The station's transmitter is off Buchman Mountain Road in Austin, amid numerous towers for other FM and TV stations. KAMX broadcasts at 99,000 watts (100,000 with beam tilt), which is audible from the northern suburbs of San Antonio to Killeen and Temple.

==On-air staff==
KAMX's air staff currently includes Brad Booker, Alex Franco, and Sara Osburn in morning drive time, midday host Heather Rivera, and afternoon host Sean Mack.

== History ==
On March 22, 1987, the station signed on as KAPT. It was owned by Mark Grubbs, who also served as general manager. The station debuted with a hybrid top 40/country music format under the name "Capital FM," with the call sign spelling out "KAPiTal." (Austin is the capital of Texas.)

KAPT found little initial success against established Top 40 stations such as KHFI and KBTS (now KGSR). The station experimented with other formats including beautiful music, country music (during which it was branded as "The Country Kat" under KATG), oldies (as "Froggy 94" under KFGI), and dance/CHR (as "Party 94.7" under KPTY).

In 1994, the Amaturo Radio Group bought the station for $2.5 million.

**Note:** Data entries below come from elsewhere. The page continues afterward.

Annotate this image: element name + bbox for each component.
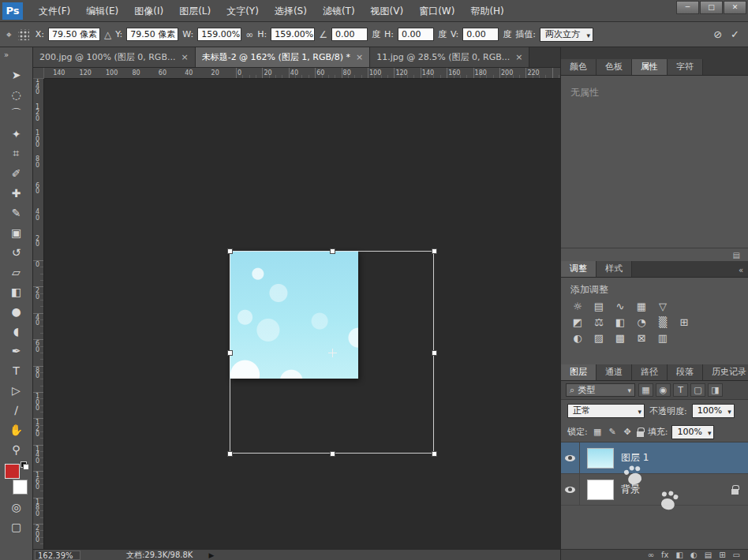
layer-group-icon[interactable]: ▤ — [705, 550, 712, 560]
panel-tab[interactable]: 色板 — [597, 59, 632, 75]
panel-tab[interactable]: 图层 — [561, 364, 597, 380]
layer-thumbnail[interactable] — [587, 480, 614, 500]
marquee-tool[interactable]: ◌ — [0, 84, 32, 104]
maximize-button[interactable]: □ — [700, 1, 723, 14]
layer-row[interactable]: 背景 — [561, 474, 748, 506]
height-input[interactable]: 159.00% — [271, 28, 315, 41]
quick-selection-tool[interactable]: ✦ — [0, 124, 32, 144]
eyedropper-tool[interactable]: ✐ — [0, 163, 32, 183]
y-input[interactable]: 79.50 像素 — [126, 28, 178, 41]
reference-point-grid[interactable] — [18, 29, 29, 40]
delta-toggle-icon[interactable]: △ — [104, 29, 111, 40]
panel-tab[interactable]: 历史记录 — [703, 364, 748, 380]
adjustment-icon[interactable]: ▨ — [592, 332, 606, 345]
link-layers-icon[interactable]: ∞ — [648, 550, 654, 560]
width-input[interactable]: 159.00% — [197, 28, 241, 41]
cancel-transform-icon[interactable]: ⊘ — [711, 28, 724, 40]
tab-close-icon[interactable]: × — [515, 52, 522, 62]
transform-handle[interactable] — [432, 350, 437, 356]
background-color-swatch[interactable] — [13, 480, 28, 495]
menu-item[interactable]: 选择(S) — [267, 0, 315, 22]
lock-transparency-icon[interactable]: ▦ — [592, 426, 604, 439]
line-tool[interactable]: ∕ — [0, 400, 32, 420]
ruler-v[interactable]: 1401201008060402002040608010012014016018… — [33, 79, 44, 549]
interpolation-select[interactable]: 两次立方 — [540, 28, 593, 42]
adjustment-icon[interactable]: ⊞ — [677, 316, 691, 329]
h-skew-input[interactable]: 0.00 — [398, 28, 434, 41]
default-swatches-icon[interactable] — [21, 461, 29, 470]
layer-filter-select[interactable]: ⌕ 类型 ▾ — [566, 383, 635, 397]
canvas[interactable] — [44, 79, 560, 549]
type-tool[interactable]: T — [0, 360, 32, 380]
filter-smart-objects-icon[interactable]: ◨ — [708, 383, 723, 397]
panel-tab[interactable]: 段落 — [668, 364, 703, 380]
trash-icon[interactable]: ▤ — [733, 251, 740, 259]
doc-tab[interactable]: 11.jpg @ 28.5% (图层 0, RGB...× — [370, 47, 529, 67]
commit-transform-icon[interactable]: ✓ — [728, 28, 742, 40]
adjustment-icon[interactable]: ▩ — [613, 332, 627, 345]
layer-visibility-toggle[interactable] — [561, 442, 580, 473]
transform-handle[interactable] — [227, 248, 233, 254]
crop-tool[interactable]: ⌗ — [0, 144, 32, 163]
healing-brush-tool[interactable]: ✚ — [0, 183, 32, 203]
angle-input[interactable]: 0.00 — [331, 28, 368, 41]
pen-tool[interactable]: ✒ — [0, 341, 32, 360]
hand-tool[interactable]: ✋ — [0, 420, 32, 439]
screen-mode-button[interactable]: ▢ — [0, 517, 32, 536]
ruler-h[interactable]: 1401201008060402002040608010012014016018… — [44, 68, 560, 79]
menu-item[interactable]: 文字(Y) — [219, 0, 267, 22]
panel-tab[interactable]: 通道 — [597, 364, 632, 380]
transform-handle[interactable] — [432, 248, 437, 254]
link-dimensions-icon[interactable]: ∞ — [245, 29, 253, 40]
lock-all-icon[interactable] — [637, 431, 644, 437]
adjustment-icon[interactable]: ▥ — [656, 332, 670, 345]
eraser-tool[interactable]: ▱ — [0, 262, 32, 282]
menu-item[interactable]: 图像(I) — [126, 0, 171, 22]
delete-layer-icon[interactable]: ▭ — [733, 550, 740, 560]
foreground-color-swatch[interactable] — [5, 464, 20, 479]
layer-mask-icon[interactable]: ◧ — [676, 550, 683, 560]
adjustment-icon[interactable]: ◐ — [570, 332, 585, 345]
menu-item[interactable]: 窗口(W) — [411, 0, 462, 22]
adjustment-icon[interactable]: ◧ — [613, 316, 627, 329]
x-input[interactable]: 79.50 像素 — [48, 28, 100, 41]
tool-preset-icon[interactable]: ⌖ — [6, 29, 12, 40]
panel-tab[interactable]: 属性 — [632, 59, 668, 75]
transform-reference-point[interactable] — [328, 349, 337, 357]
transform-handle[interactable] — [227, 451, 233, 457]
quick-mask-button[interactable]: ◎ — [0, 497, 32, 517]
adjustment-icon[interactable]: ▽ — [656, 301, 670, 313]
path-selection-tool[interactable]: ▷ — [0, 380, 32, 400]
adjustment-icon[interactable]: ▤ — [592, 301, 606, 313]
filter-pixel-layers-icon[interactable]: ▦ — [638, 383, 653, 397]
blend-mode-select[interactable]: 正常 — [567, 404, 645, 418]
transform-handle[interactable] — [227, 350, 233, 356]
transform-handle[interactable] — [330, 248, 335, 254]
menu-item[interactable]: 帮助(H) — [462, 0, 511, 22]
menu-item[interactable]: 文件(F) — [31, 0, 78, 22]
menu-item[interactable]: 图层(L) — [171, 0, 219, 22]
v-skew-input[interactable]: 0.00 — [462, 28, 499, 41]
move-tool[interactable]: ➤ — [0, 65, 32, 84]
panel-tab[interactable]: 样式 — [597, 261, 632, 277]
minimize-button[interactable]: ─ — [676, 1, 699, 14]
layer-effects-icon[interactable]: fx — [661, 550, 668, 560]
dodge-tool[interactable]: ◖ — [0, 321, 32, 341]
transform-handle[interactable] — [330, 451, 335, 457]
adjustment-layer-icon[interactable]: ◐ — [690, 550, 698, 560]
panel-tab[interactable]: 颜色 — [561, 59, 597, 75]
panel-tab[interactable]: 调整 — [561, 261, 597, 277]
adjustment-icon[interactable]: ▦ — [634, 301, 649, 313]
menu-item[interactable]: 视图(V) — [363, 0, 412, 22]
menu-item[interactable]: 滤镜(T) — [315, 0, 363, 22]
adjustment-icon[interactable]: ⊠ — [634, 332, 649, 345]
adjustment-icon[interactable]: ▒ — [656, 316, 670, 329]
transform-handle[interactable] — [432, 451, 437, 457]
adjustment-icon[interactable]: ∿ — [613, 301, 627, 313]
blur-tool[interactable]: ● — [0, 301, 32, 321]
panel-tab[interactable]: 路径 — [632, 364, 668, 380]
zoom-tool[interactable]: ⚲ — [0, 439, 32, 459]
fill-select[interactable]: 100% — [671, 425, 714, 439]
brush-tool[interactable]: ✎ — [0, 203, 32, 222]
tab-close-icon[interactable]: × — [181, 52, 188, 62]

On October 24, 1994, "Froggy 94" switched to "Party 94.7", removing the only oldies station at the time in Austin. On September 1, 1995, Amaturo changed the station's format to modern adult contemporary as "Mix 94.7" with the call sign KAMX. In 1998, the station changed hands again, this time being acquired by Infinity Broadcasting. Infinity was later merged into CBS Radio.

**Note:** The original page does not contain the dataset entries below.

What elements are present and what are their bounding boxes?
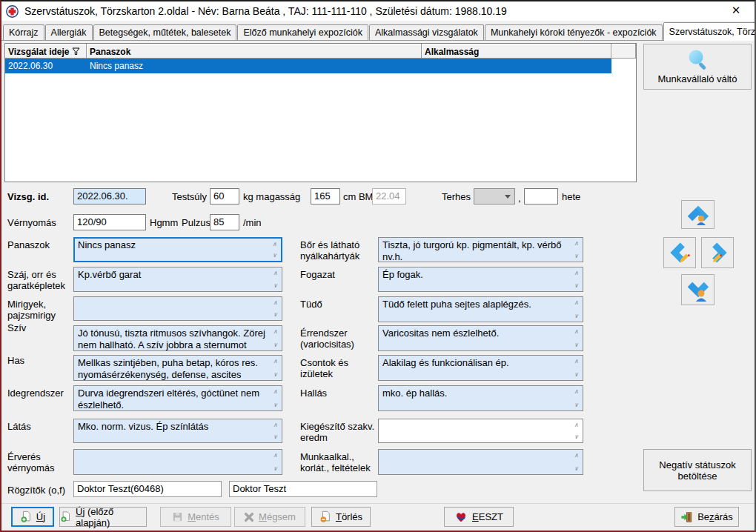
vizsg-id-field[interactable]: 2022.06.30. [73,188,146,205]
nav-last-record-button[interactable] [681,274,714,305]
save-button: Mentés [160,507,231,527]
scroll-arrows-icon[interactable]: ∧∨ [271,450,280,473]
eeszt-logo-icon [454,511,468,523]
vizsg-id-label: Vizsg. id. [7,191,49,202]
negative-statuses-button[interactable]: Negatív státuszok betöltése [643,449,752,491]
tab-alkalmassagi[interactable]: Alkalmassági vizsgálatok [369,24,484,40]
kiegeszito-textarea[interactable]: ∧∨ [378,419,583,443]
rogzito-field-2[interactable]: Doktor Teszt [229,481,377,497]
title-bar: Szervstátuszok, Törzskarton 2.oldal - Né… [1,1,755,21]
vernyomas-label: Vérnyomás [7,217,56,228]
hete-label: hete [562,191,580,202]
permin-label: /min [243,217,262,228]
scroll-arrows-icon[interactable]: ∧∨ [571,298,581,321]
scroll-arrows-icon[interactable]: ∧∨ [571,420,581,442]
scroll-arrows-icon[interactable]: ∧∨ [571,450,581,473]
eeszt-button[interactable]: EESZT [444,507,514,527]
fogazat-label: Fogazat [300,269,376,280]
column-header-alkalmassag[interactable]: Alkalmasság [422,44,611,59]
scroll-arrows-icon[interactable]: ∧∨ [271,387,280,410]
idegrendszer-textarea[interactable]: Durva idegrendszeri eltérés, góctünet ne… [73,385,282,411]
tudo-label: Tüdő [300,299,376,310]
latas-textarea[interactable]: Mko. norm. vizus. Ép színlátás ∧∨ [73,419,282,443]
column-header-vizsgalat-ideje[interactable]: Vizsgálat ideje [5,44,87,59]
errendszer-label: Érrendszer (variocisitas) [300,327,376,350]
tab-korrajz[interactable]: Kórrajz [3,24,44,40]
close-icon[interactable]: ✕ [726,2,746,19]
close-dialog-button[interactable]: Bezárás [674,507,739,527]
tab-koroki-tenyezok[interactable]: Munkahelyi kóroki tényezők - expozíciók [485,24,663,40]
bor-textarea[interactable]: Tiszta, jó turgorú kp. pigmentált, kp. v… [378,237,583,262]
nav-first-record-button[interactable] [681,200,714,229]
delete-button[interactable]: Törlés [311,507,371,527]
scroll-arrows-icon[interactable]: ∧∨ [571,239,581,261]
worker-switch-label: Munkavállaló váltó [658,73,737,84]
scroll-arrows-icon[interactable]: ∧∨ [271,268,280,290]
tudo-textarea[interactable]: Tüdő felett puha sejtes alaplégzés. ∧∨ [378,296,583,322]
magassag-field[interactable]: 165 [311,188,340,205]
new-document-icon [60,511,71,523]
terhes-weeks-field[interactable] [524,188,558,205]
tab-szervstatuszok-active[interactable]: Szervstátuszok, Törzskarton 2.oldal [663,22,756,41]
kiegeszito-label: Kiegészítő szakv. eredm [300,421,376,443]
testsuly-label: Testsúly [172,191,207,202]
scroll-arrows-icon[interactable]: ∧∨ [270,239,279,260]
application-window: Szervstátuszok, Törzskarton 2.oldal - Né… [0,0,756,532]
munkaalkal-textarea[interactable]: ∧∨ [378,449,583,475]
worker-switch-button[interactable]: Munkavállaló váltó [643,44,752,90]
rogzito-field-1[interactable]: Doktor Teszt(60468) [73,481,222,497]
window-title: Szervstátuszok, Törzskarton 2.oldal - Né… [24,5,507,17]
cancel-button: Mégsem [234,507,305,527]
nav-next-record-button[interactable] [701,237,734,268]
munkaalkal-label: Munkaalkal., korlát., feltételek [300,451,376,473]
nav-previous-record-button[interactable] [663,237,696,268]
tab-elozo-expoziciok[interactable]: Előző munkahelyi expozíciók [237,24,368,40]
new-button[interactable]: Új [11,507,54,527]
exam-row-selected[interactable]: 2022.06.30 Nincs panasz [5,59,636,73]
scroll-arrows-icon[interactable]: ∧∨ [571,268,581,290]
idegrendszer-label: Idegrendszer [7,388,71,399]
cancel-x-icon [244,512,254,522]
sziv-textarea[interactable]: Jó tónusú, tiszta ritmusos szívhangok. Z… [73,325,282,351]
csontok-textarea[interactable]: Alakilag és funkcionálisan ép. ∧∨ [378,355,583,381]
exit-door-icon [680,511,693,523]
has-label: Has [7,355,71,366]
pulzus-label: Pulzus [182,217,210,228]
scroll-arrows-icon[interactable]: ∧∨ [571,387,581,410]
panaszok-textarea[interactable]: Nincs panasz ∧∨ [73,237,282,262]
erveres-textarea[interactable]: ∧∨ [73,449,282,475]
scroll-arrows-icon[interactable]: ∧∨ [271,420,280,442]
scroll-arrows-icon[interactable]: ∧∨ [271,298,280,319]
hallas-textarea[interactable]: mko. ép hallás. ∧∨ [378,385,583,411]
chevron-down-person-icon [685,277,712,302]
scroll-arrows-icon[interactable]: ∧∨ [271,356,280,379]
new-based-on-previous-button[interactable]: Új (előző alapján) [59,507,147,527]
terhes-dropdown[interactable] [474,188,515,205]
tab-allergiak[interactable]: Allergiák [45,24,93,40]
mirigyek-textarea[interactable]: ∧∨ [73,296,282,321]
examination-grid: Vizsgálat ideje Panaszok Alkalmasság 202… [4,43,637,182]
scroll-arrows-icon[interactable]: ∧∨ [571,327,581,350]
comma-label: , [518,193,521,204]
has-textarea[interactable]: Mellkas szintjében, puha betap, kóros re… [73,355,282,381]
save-icon [172,511,183,522]
bm-field: 22.04 [372,188,406,205]
panaszok-label: Panaszok [7,239,71,250]
cell-alkalmassag [422,59,611,73]
fogazat-textarea[interactable]: Ép fogak. ∧∨ [378,267,583,292]
column-header-panaszok[interactable]: Panaszok [87,44,422,59]
szaj-orr-textarea[interactable]: Kp.vérbő garat ∧∨ [73,267,282,292]
scroll-arrows-icon[interactable]: ∧∨ [571,356,581,379]
latas-label: Látás [7,421,71,432]
vernyomas-field[interactable]: 120/90 [73,214,146,230]
scroll-arrows-icon[interactable]: ∧∨ [271,327,280,350]
pulzus-field[interactable]: 85 [210,214,239,230]
szaj-orr-label: Száj, orr és garatképletek [7,269,71,291]
tab-betegsegek[interactable]: Betegségek, műtétek, balesetek [93,24,237,40]
chevron-down-icon [505,195,511,199]
rogzitok-label: Rögzítők (o,f) [7,485,65,496]
testsuly-field[interactable]: 60 [210,188,239,205]
errendszer-textarea[interactable]: Varicositas nem észlelhető. ∧∨ [378,325,583,351]
hgmm-label: Hgmm [150,217,178,228]
footer-separator [1,503,755,504]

Over time, KAMX moved from Modern AC to Hot AC. In 2006, CBS announced it would sell 15 radio stations across the country to Entercom, including KAMX. The ownership change became official on November 30, 2007. Coincidentally, CBS Radio merged into Entercom in 2017, with most of the former CBS Radio stations now owned by Entercom.